• [ACTION ITEM]: The required output is the line containing "cryption enabled (or" followed by each line through the end of the data below, repeated exactly and with nothing added.
____________________
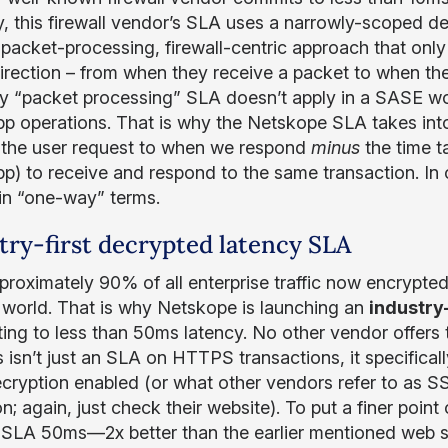
ty, this firewall vendor’s SLA uses a narrowly-scoped de
 packet-processing, firewall-centric approach that onl
direction – from when they receive a packet to when they
 “packet processing” SLA doesn’t apply in a SASE worl
p operations. That is why the Netskope SLA takes into
 the user request to when we respond
minus
the time ta
p) to receive and respond to the same transaction. In 
in “one-way” terms.
try-first decrypted latency SLA
proximately 90% of all enterprise traffic now encrypted
l world. That is why Netskope is launching an
industry
ing to less than 50ms latency. No other vendor offers t
s isn’t just an SLA on HTTPS transactions, it specifica
cryption enabled (or what other vendors refer to as SS
n; again, just check their website). To put a finer point
 SLA 50ms—2x better than the earlier mentioned web s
____________________
• [EXERCISE RESULT]:
cryption enabled (or what other vendors refer to as SS
n; again, just check their website). To put a finer point
 SLA 50ms—2x better than the earlier mentioned web s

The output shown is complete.